> [What is required]:
Please filter the entries for the word "legge" and copy every line that has it.

> [Data to examine]:

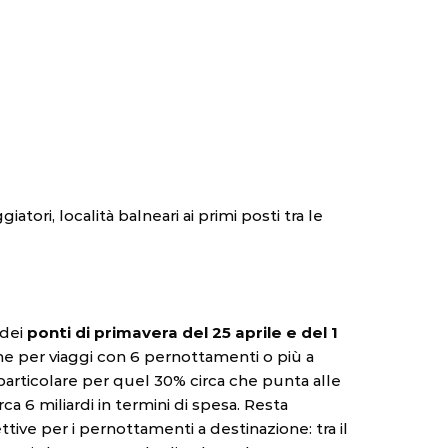
ori, località balneari ai primi posti tra le
 dei
ponti di primavera del 25 aprile e del 1
ione per viaggi con 6 pernottamenti o più a
 particolare per quel 30% circa che punta alle
ca 6 miliardi in termini di spesa. Resta
tive per i pernottamenti a destinazione: tra il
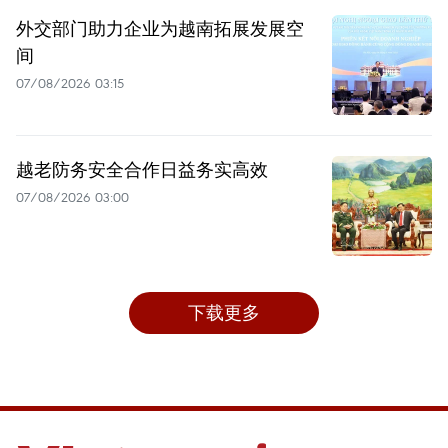
外交部门助力企业为越南拓展发展空
间
07/08/2026 03:15
越老防务安全合作日益务实高效
07/08/2026 03:00
下载更多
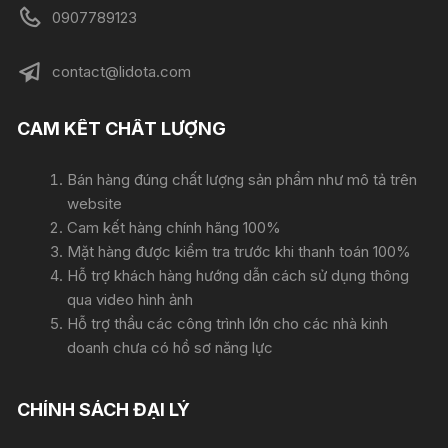
0907789123
contact@lidota.com
CAM KẾT CHẤT LƯỢNG
Bán hàng đúng chất lượng sản phẩm như mô tả trên
website
Cam kết hàng chính hãng 100%
Mặt hàng được kiểm tra trước khi thanh toán 100%
Hỗ trợ khách hàng hướng dẫn cách sử dụng thông
qua video hình ảnh
Hỗ trợ thầu các công trình lớn cho các nhà kinh
doanh chưa có hồ sơ năng lực
CHÍNH SÁCH ĐẠI LÝ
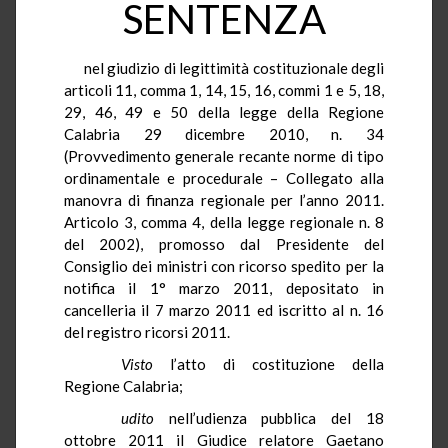
SENTENZA
nel giudizio di legittimità costituzionale degli
articoli 11, comma 1, 14, 15, 16, commi 1 e 5, 18,
29, 46, 49 e 50 della legge della Regione
Calabria 29 dicembre 2010, n. 34
(Provvedimento generale recante norme di tipo
ordinamentale e procedurale – Collegato alla
manovra di finanza regionale per l’anno 2011.
Articolo 3, comma 4, della legge regionale n. 8
del 2002), promosso dal Presidente del
Consiglio dei ministri con ricorso spedito per la
notifica il 1° marzo 2011, depositato in
cancelleria il 7 marzo 2011 ed iscritto al n. 16
del registro ricorsi 2011.
Visto
l’atto di costituzione della
Regione Calabria;
udito
nell’udienza pubblica del 18
ottobre 2011 il Giudice relatore
Gaetano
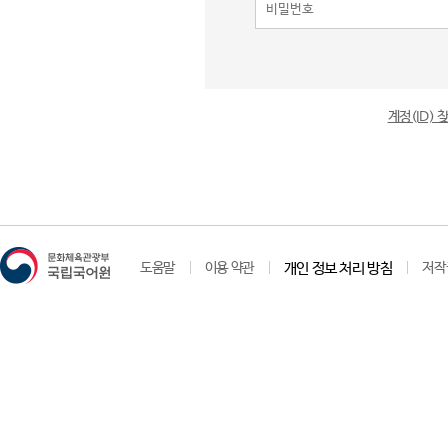
계정(ID)
도움말
이용 약관
개인 정보 처리 방침
저작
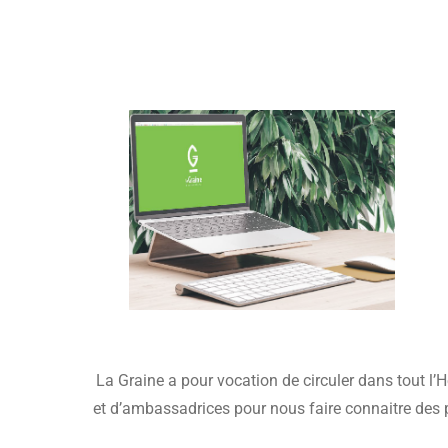
La Graine a pour vocation de circuler dans tout l
et d’ambassadrices pour nous faire connaitre des pr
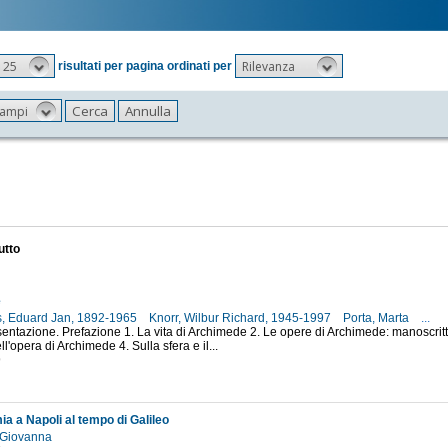
25
Rilevanza
risultati per pagina ordinati per
 campi
utto
e
is, Eduard Jan, 1892-1965
Knorr, Wilbur Richard, 1945-1997
Porta, Marta
...
sentazione. Prefazione 1. La vita di Archimede 2. Le opere di Archimede: manoscritt
l'opera di Archimede 4. Sulla sfera e il...
9
a a Napoli al tempo di Galileo
, Giovanna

> [Response]:
29, 46, 49 e 50 della legge della Regione
Articolo 3, comma 4, della legge regionale n. 8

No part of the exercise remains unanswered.